-- Aim of the exercise --
Supply the number of lines in the data below that hold "Apparel", and let that number be the whole answer.

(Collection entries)
Content starts
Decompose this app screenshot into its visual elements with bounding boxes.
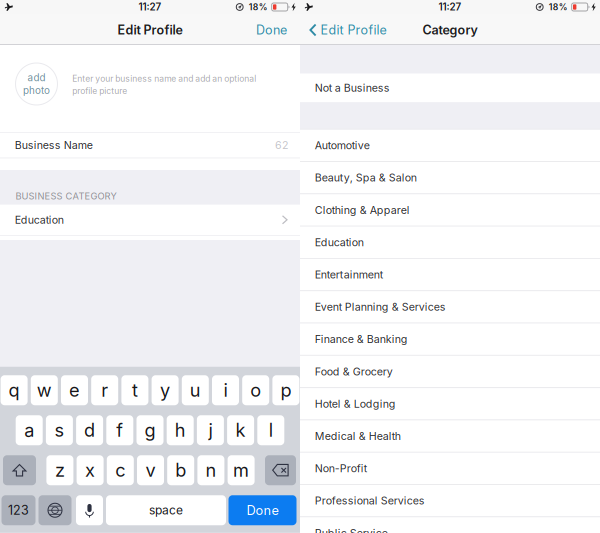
staticText: Non-Profit: [315, 462, 367, 475]
button[interactable]: Education: [300, 227, 600, 258]
button[interactable]: b: [167, 455, 194, 485]
staticText: g: [144, 419, 156, 441]
button[interactable]: Next keyboard: [38, 495, 72, 525]
staticText: Education: [315, 236, 364, 249]
staticText: n: [205, 459, 216, 481]
staticText: t: [132, 379, 138, 401]
button[interactable]: n: [197, 455, 224, 485]
staticText: Edit Profile: [320, 22, 386, 38]
button[interactable]: z: [46, 455, 73, 485]
staticText: p: [280, 379, 291, 401]
staticText: k: [236, 419, 246, 441]
staticText: c: [115, 459, 125, 481]
staticText: 11:27: [438, 1, 462, 13]
staticText: Public Service: [315, 526, 388, 533]
button[interactable]: Shift: [3, 455, 36, 485]
staticText: 62: [275, 139, 289, 152]
staticText: Automotive: [315, 139, 370, 152]
button[interactable]: Beauty, Spa & Salon: [300, 162, 600, 193]
staticText: Professional Services: [315, 494, 425, 507]
staticText: profile picture: [72, 86, 127, 96]
staticText: q: [9, 379, 20, 401]
button[interactable]: Clothing & Apparel: [300, 194, 600, 226]
button[interactable]: o: [242, 375, 269, 405]
button[interactable]: v: [137, 455, 164, 485]
staticText: 123: [8, 503, 29, 518]
staticText: 11:27: [138, 1, 162, 13]
button[interactable]: x: [77, 455, 104, 485]
button[interactable]: j: [197, 415, 224, 445]
button[interactable]: s: [46, 415, 73, 445]
button[interactable]: Entertainment: [300, 259, 600, 290]
staticText: Done: [256, 22, 287, 38]
staticText: Education: [15, 213, 64, 226]
staticText: Edit Profile: [118, 22, 182, 38]
staticText: Food & Grocery: [315, 365, 393, 378]
button[interactable]: q: [1, 375, 28, 405]
button[interactable]: Non-Profit: [300, 453, 600, 484]
button[interactable]: l: [257, 415, 284, 445]
button[interactable]: Medical & Health: [300, 420, 600, 452]
button[interactable]: Done: [228, 495, 296, 525]
staticText: 18%: [249, 2, 268, 12]
button[interactable]: h: [167, 415, 194, 445]
button[interactable]: u: [182, 375, 209, 405]
staticText: Enter your business name and add an opti…: [72, 74, 256, 84]
button[interactable]: f: [106, 415, 133, 445]
staticText: Not a Business: [315, 81, 390, 94]
button[interactable]: y: [152, 375, 179, 405]
button[interactable]: i: [212, 375, 239, 405]
staticText: Entertainment: [315, 268, 383, 281]
button[interactable]: Education: [0, 205, 300, 235]
staticText: BUSINESS CATEGORY: [16, 190, 116, 202]
staticText: w: [37, 379, 52, 401]
button[interactable]: d: [76, 415, 103, 445]
button[interactable]: m: [228, 455, 255, 485]
button[interactable]: g: [136, 415, 164, 445]
staticText: Clothing & Apparel: [315, 204, 410, 216]
button[interactable]: Event Planning & Services: [300, 291, 600, 323]
staticText: v: [146, 459, 156, 481]
button[interactable]: p: [272, 375, 299, 405]
staticText: Medical & Health: [315, 430, 401, 442]
button[interactable]: Hotel & Lodging: [300, 388, 600, 420]
button[interactable]: Dictation: [76, 495, 103, 525]
staticText: a: [24, 419, 34, 441]
button[interactable]: Done: [248, 16, 296, 44]
staticText: space: [149, 503, 183, 518]
button[interactable]: Finance & Banking: [300, 324, 600, 355]
button[interactable]: Edit Profile: [305, 16, 410, 44]
staticText: f: [116, 419, 123, 441]
button[interactable]: Not a Business: [300, 74, 600, 102]
staticText: l: [269, 419, 273, 441]
button[interactable]: r: [91, 375, 118, 405]
staticText: j: [208, 419, 212, 441]
button[interactable]: k: [227, 415, 254, 445]
button[interactable]: Automotive: [300, 130, 600, 161]
staticText: x: [85, 459, 95, 481]
button[interactable]: 123: [2, 495, 36, 525]
button[interactable]: Professional Services: [300, 485, 600, 516]
staticText: photo: [23, 84, 50, 96]
button[interactable]: space: [106, 495, 226, 525]
button[interactable]: a: [16, 415, 43, 445]
staticText: Business Name: [15, 139, 93, 152]
button[interactable]: c: [107, 455, 134, 485]
button[interactable]: w: [31, 375, 58, 405]
staticText: z: [55, 459, 65, 481]
staticText: i: [224, 379, 228, 401]
staticText: u: [190, 379, 201, 401]
button[interactable]: Business Name: [0, 133, 300, 158]
button[interactable]: Public Service: [300, 517, 600, 533]
staticText: 18%: [549, 2, 568, 12]
button[interactable]: add: [15, 62, 58, 106]
staticText: Hotel & Lodging: [315, 397, 396, 410]
staticText: add: [28, 72, 46, 84]
button[interactable]: Delete: [265, 455, 296, 485]
staticText: h: [175, 419, 186, 441]
staticText: r: [101, 379, 108, 401]
button[interactable]: Food & Grocery: [300, 356, 600, 387]
button[interactable]: e: [61, 375, 88, 405]
staticText: e: [69, 379, 80, 401]
button[interactable]: t: [121, 375, 148, 405]
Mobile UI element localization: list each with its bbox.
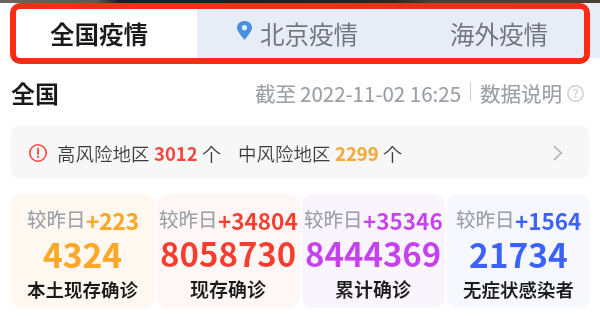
button[interactable]: 高风险地区 xyxy=(11,125,589,179)
button[interactable]: 较昨日 xyxy=(157,194,300,308)
staticText: 海外疫情 xyxy=(450,16,548,51)
staticText: 累计确诊 xyxy=(335,275,412,303)
staticText: 3012 xyxy=(154,140,198,167)
other: 查看风险地区 xyxy=(551,145,567,161)
staticText: 8058730 xyxy=(160,229,297,273)
staticText: ? xyxy=(573,85,579,102)
staticText: 中风险地区 xyxy=(238,140,335,167)
staticText: 全国疫情 xyxy=(50,16,148,51)
staticText: +34804 xyxy=(218,204,298,232)
staticText: 个 xyxy=(379,140,402,167)
staticText: +35346 xyxy=(363,204,443,232)
staticText: 4324 xyxy=(43,229,123,273)
staticText: +223 xyxy=(86,204,140,232)
staticText: 本土现存确诊 xyxy=(27,276,139,303)
staticText: 较昨日 xyxy=(456,204,515,232)
staticText: 8444369 xyxy=(305,229,442,273)
staticText: 北京疫情 xyxy=(260,16,358,51)
staticText: 个 xyxy=(198,140,221,167)
staticText: 全国 xyxy=(11,75,59,110)
button[interactable]: 较昨日 xyxy=(11,194,155,308)
staticText: 较昨日 xyxy=(304,204,363,232)
staticText: 2022-11-02 16:25 xyxy=(300,78,462,108)
staticText: 2299 xyxy=(335,140,379,167)
other: 数据说明 xyxy=(567,85,584,102)
button[interactable]: 海外疫情 xyxy=(398,3,600,58)
button[interactable]: 较昨日 xyxy=(447,194,590,308)
button[interactable]: 北京疫情 xyxy=(197,3,398,58)
staticText: +1564 xyxy=(515,204,582,232)
staticText: 21734 xyxy=(469,229,568,273)
staticText: 较昨日 xyxy=(27,204,86,232)
button[interactable]: 全国疫情 xyxy=(0,3,197,58)
staticText: 无症状感染者 xyxy=(463,276,575,303)
button[interactable]: 较昨日 xyxy=(302,194,445,308)
staticText: 较昨日 xyxy=(159,204,218,232)
staticText: 现存确诊 xyxy=(190,275,267,303)
staticText: 高风险地区 xyxy=(57,140,154,167)
button[interactable]: 数据说明 xyxy=(480,77,584,107)
staticText: 数据说明 xyxy=(480,78,562,108)
staticText: 截至 xyxy=(255,78,296,108)
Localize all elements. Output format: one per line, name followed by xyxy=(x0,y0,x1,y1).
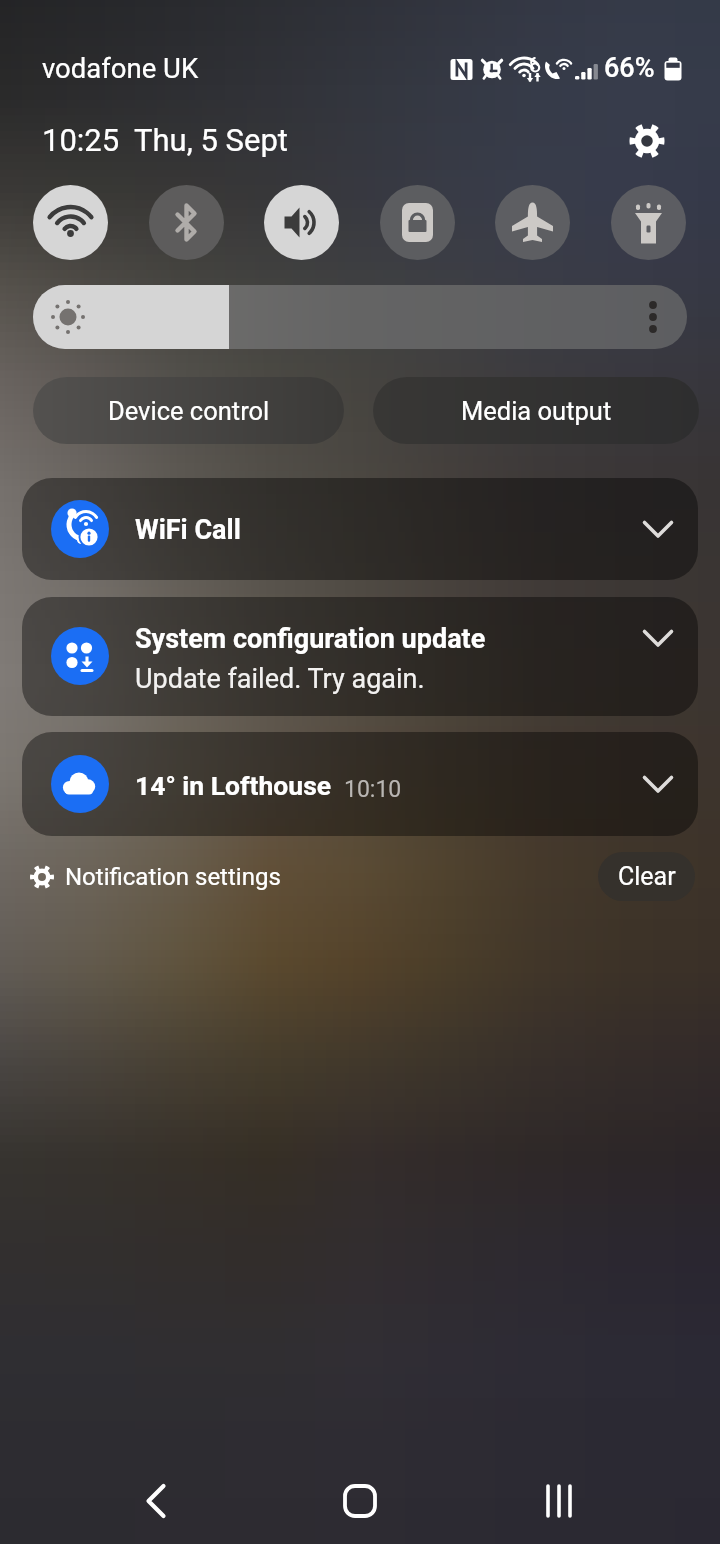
staticText: WiFi Call xyxy=(135,514,241,546)
button[interactable]: Recent apps xyxy=(528,1470,590,1532)
staticText: 14° in Lofthouse xyxy=(135,770,332,801)
button[interactable]: Notification settings xyxy=(28,857,281,897)
button[interactable]: Wi-Fi xyxy=(33,185,108,260)
button[interactable]: Back xyxy=(125,1470,187,1532)
staticText: Device control xyxy=(108,396,270,426)
button[interactable]: Clear xyxy=(598,852,695,901)
staticText: vodafone UK xyxy=(42,52,199,84)
button[interactable]: Sound xyxy=(264,185,339,260)
staticText: System configuration update xyxy=(135,623,486,655)
button[interactable]: Auto rotate xyxy=(380,185,455,260)
button[interactable]: WiFi Call xyxy=(22,478,698,580)
button[interactable]: Flashlight xyxy=(611,185,686,260)
staticText: Thu, 5 Sept xyxy=(134,122,288,158)
button[interactable]: Device control xyxy=(33,377,344,444)
button[interactable]: Brightness xyxy=(33,285,687,349)
staticText: Notification settings xyxy=(65,863,281,891)
button[interactable]: System configuration update xyxy=(22,597,698,716)
staticText: Media output xyxy=(461,396,612,426)
button[interactable]: Media output xyxy=(373,377,699,444)
staticText: 66% xyxy=(604,52,655,84)
button[interactable]: Airplane mode xyxy=(495,185,570,260)
button[interactable]: 14° in Lofthouse xyxy=(22,732,698,836)
button[interactable]: Settings xyxy=(625,120,669,164)
staticText: 10:25 xyxy=(42,122,120,158)
staticText: Update failed. Try again. xyxy=(135,663,425,695)
staticText: Clear xyxy=(618,862,676,891)
button[interactable]: Bluetooth xyxy=(149,185,224,260)
staticText: 10:10 xyxy=(344,776,402,803)
button[interactable]: Home xyxy=(329,1470,391,1532)
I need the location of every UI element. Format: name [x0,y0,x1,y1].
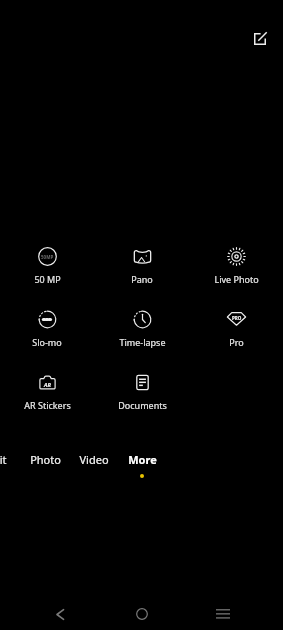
staticText: Portrait [0,452,7,467]
button[interactable]: Portrait [0,450,17,484]
staticText: Pano [131,273,153,285]
staticText: AR Stickers [24,399,71,411]
button[interactable]: PRO [203,310,269,348]
button[interactable]: AR [14,373,80,411]
button[interactable]: Time-lapse [109,310,175,348]
button[interactable]: Slo-mo [14,310,80,348]
button[interactable]: Live Photo [203,247,269,285]
button[interactable]: 50MP [14,247,80,285]
staticText: PRO [232,315,242,321]
staticText: 50MP [41,254,54,260]
staticText: Documents [118,399,167,411]
staticText: 50 MP [34,273,61,285]
staticText: Time-lapse [119,336,166,348]
staticText: Photo [30,452,61,467]
button[interactable]: Video [64,450,124,484]
button[interactable]: Home [125,597,159,630]
button[interactable]: Recent apps [206,597,240,630]
staticText: Live Photo [214,273,259,285]
button[interactable]: Photo [15,450,75,484]
staticText: Slo-mo [32,336,62,348]
button[interactable]: Pano [109,247,175,285]
staticText: More [128,452,157,467]
button[interactable]: Documents [109,373,175,411]
staticText: Pro [229,336,244,348]
staticText: AR [44,381,51,388]
button[interactable]: Back [43,597,77,630]
staticText: Video [79,452,109,467]
button[interactable]: More [112,450,172,484]
button[interactable]: Edit camera modes [248,27,271,50]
Content ends
-- Your response --
2